Поначалу я пытался отрастить длинные китайские усы, но это было очень трудно. Надо долго укладывать их, на это уходит, наверное, лет шестьдесят. Я так и не отрастил их.

А у Джона была специальная чашка. Она была сделана так, чтобы усы не попадали в саму чашку, — довольно удобно!»

Ринго: «Усы были частью образа хиппи. Тот, кто отращивал волосы, обычно отпускал и усы, а я — еще и бороду. Так мы опять вернулись в начало шестидесятых.

Я всегда терпеть не мог бриться, но и отращивать усы было для меня делом вполне обычным. Ты сам к этому вроде и не имеешь отношения — все растет само по себе: и усы, и борода, и волосы. Все это часть образа. Мы постепенно превращались в «сержантов Пепперов». Это была очередная метаморфоза».

Ринго: «Эти червячки должны были со временем превратиться в бабочек».

Нил Аспиналл: «Их внешность постоянно менялась. Но такого решения, как отпускать или не отпускать усы, никто не принимал. Просто каждый из них брал пример с остальных. Кто-то менял что-то в своей внешности, и все остальные восклицали: «Как здорово!» или «Откуда это у тебя?» Так это и случалось.

Иногда во время турне Пол менял внешность. Мы с ним проходили в зрительный зал, поднимались по лестнице на галерку или ходили среди фанов, глядя, как выступают другие участники концерта. Пол зачесывал волосы назад, приклеивал усы, надевал очки и пальто, и, поскольку никто не ожидал увидеть его там, никто не обращал на него никакого внимания.

В Уирреле Пол упал с мопеда, и ему пришлось отрастить усы, чтобы прикрыть рассеченную губу. И поскольку он отпустил усы, то же самое сделали остальные. Вот так, похоже, все и получилось. Но это моя версия. Я, кстати, тоже носил усы».

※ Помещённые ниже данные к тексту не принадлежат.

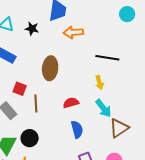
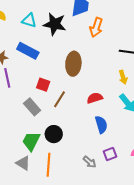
black star: (32, 29) -> (55, 24), size x1.6
orange arrow: (73, 32) -> (96, 27), turned -66
brown line: (36, 104) -> (60, 99), turned 36

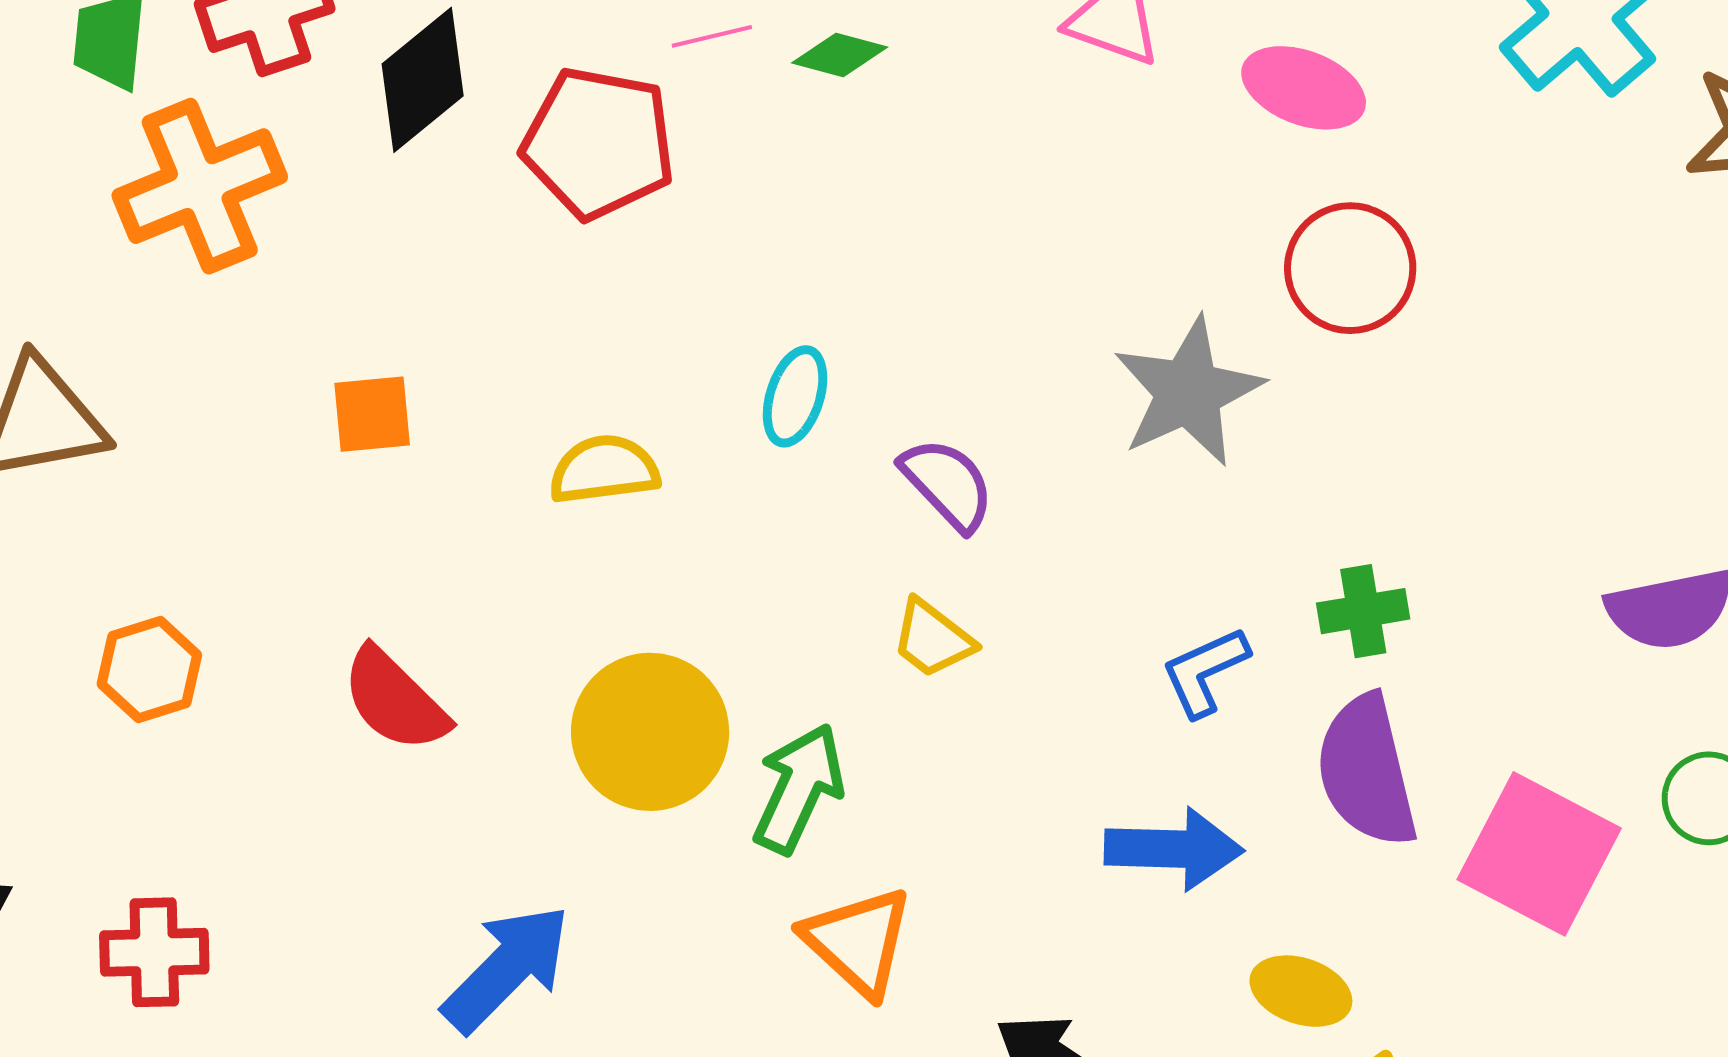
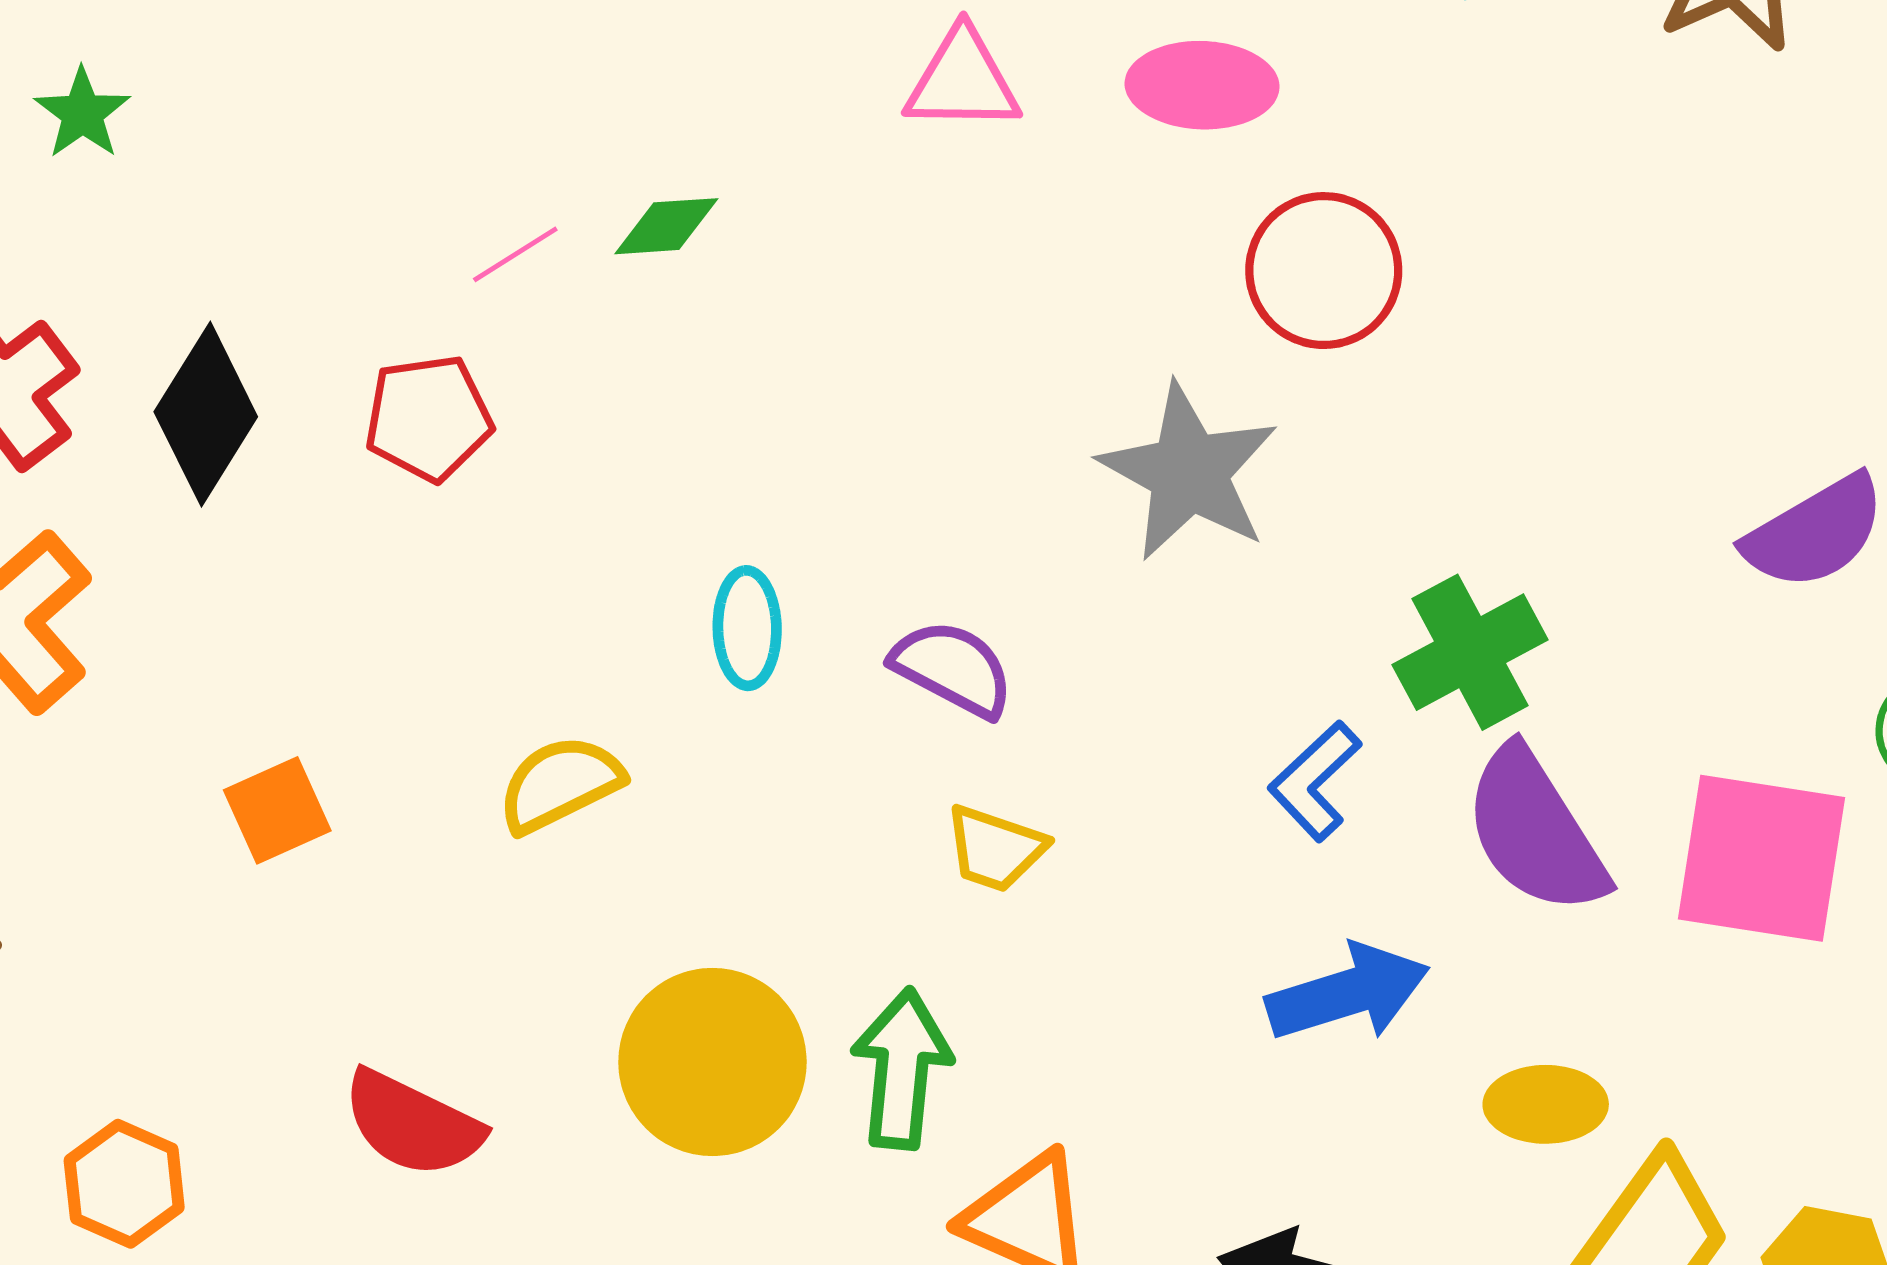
red pentagon: (599, 143) -> (428, 418), size x0.7
green cross: (1363, 611) -> (1470, 652), size x1.4

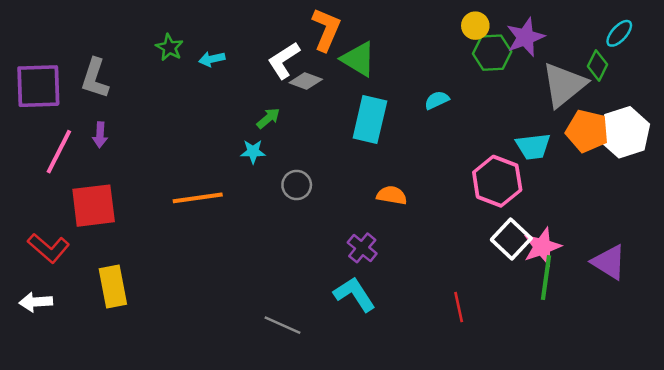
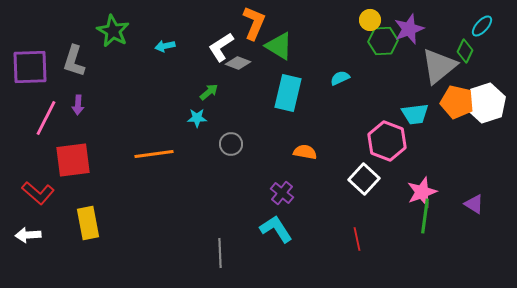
green star: (169, 47) -> (113, 31), moved, size x1.5
white square: (511, 239) -> (364, 179), moved
purple triangle: (609, 262) -> (474, 204), size x0.7
gray line: (283, 325) -> (220, 253), turned 64

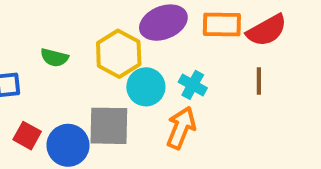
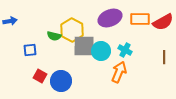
yellow hexagon: (119, 54) -> (72, 30), moved
brown line: (259, 81) -> (164, 57), moved
gray square: (109, 126) -> (84, 46), moved

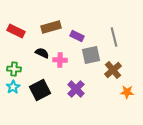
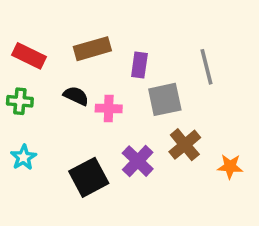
purple rectangle: (77, 36) -> (139, 65), turned 72
green cross: (14, 69) -> (20, 101), moved
brown cross: (113, 70) -> (185, 145), moved
black square: (40, 90) -> (89, 177), moved

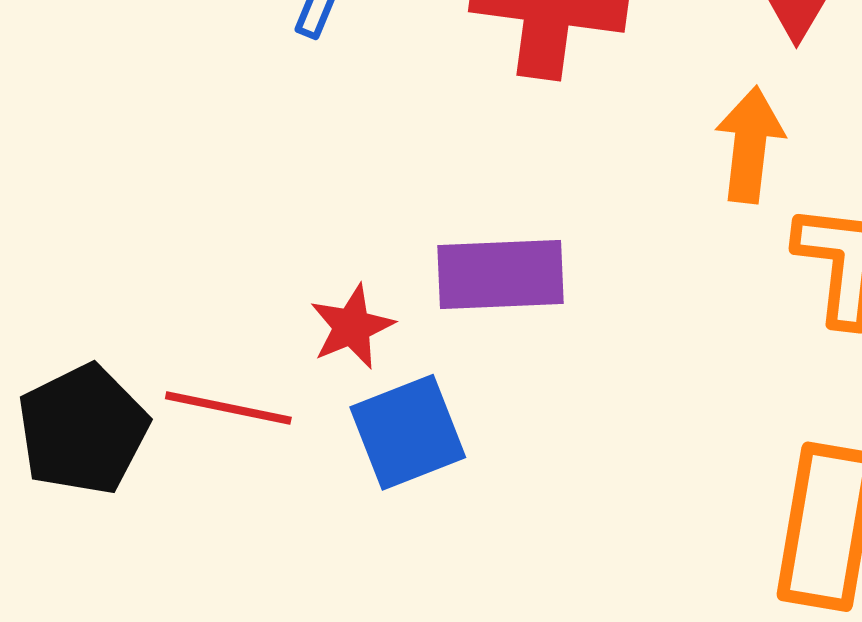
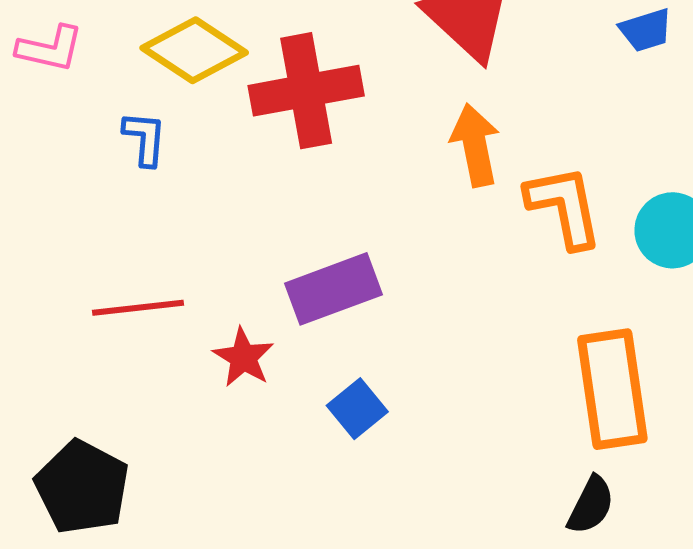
red line: (228, 408) -> (138, 308), moved
blue square: (408, 432) -> (357, 409), moved, size x0.7

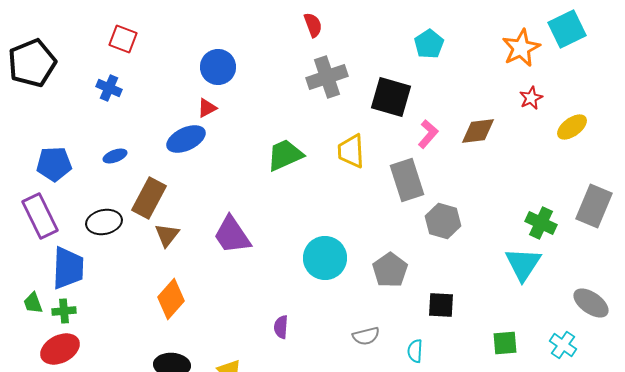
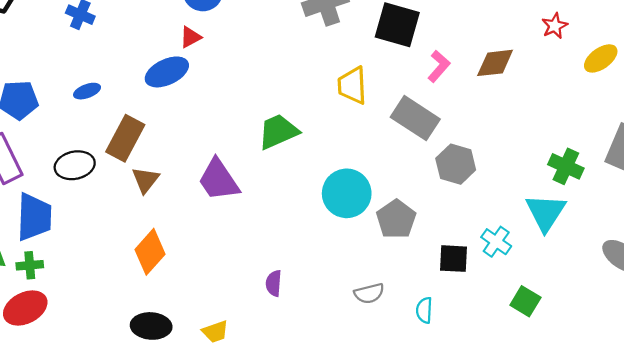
green trapezoid: (285, 155) -> (278, 132), moved
gray rectangle: (407, 180) -> (415, 118), turned -39
cyan circle: (325, 258) -> (347, 193), moved
green square: (505, 343) -> (525, 301), turned 36
cyan cross: (563, 345) -> (496, 242), moved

Джордж: «Усы были частью общего образа и примером коллективного сознания. Со мной это произошло так: Рави Шанкар написал мне перед поездкой в Бомбей: «Постарайся изменить внешность. Ты не мог бы отпустить усы?» Я подумал: «Ладно, отращу усы. Конечно, при этом я не слишком изменюсь, но я никогда еще не носил усы — вот и отпущу их».

Если посмотрите на наши фотографии с сессии записи «Сержанта Пеппера», вы увидите, что мы постепенно меняемся, у нас на лицах сперва появляется щетина, а потом и усы. Тогда их, кажется, носил даже Энгельберт Хампердинк».

Нил Аспиналл: «В то время группа начала обращаться к более осведомленной аудитории, потому что и сами ребята совершенствовались. Это нравилось Брайану. Он твердо верил в «Битлз» и в то, что они делают, любил их как группу, как музыкантов и как артистов. Брайан был их фаном.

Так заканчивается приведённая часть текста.